== EXERCISE AIM ==
Please say how many lines in the records below contain the word "services". Give the number and nothing more.

Saved entries
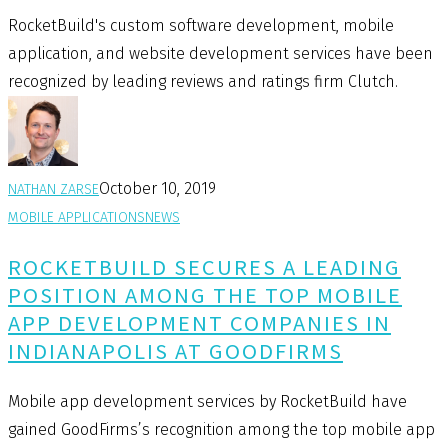
RocketBuild's custom software development, mobile
application, and website development services have been
recognized by leading reviews and ratings firm Clutch.
October 10, 2019
NATHAN ZARSE
MOBILE APPLICATIONS
NEWS
ROCKETBUILD SECURES A LEADING
POSITION AMONG THE TOP MOBILE
APP DEVELOPMENT COMPANIES IN
INDIANAPOLIS AT GOODFIRMS
Mobile app development services by RocketBuild have
gained GoodFirms’s recognition among the top mobile app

== ANSWER ==
2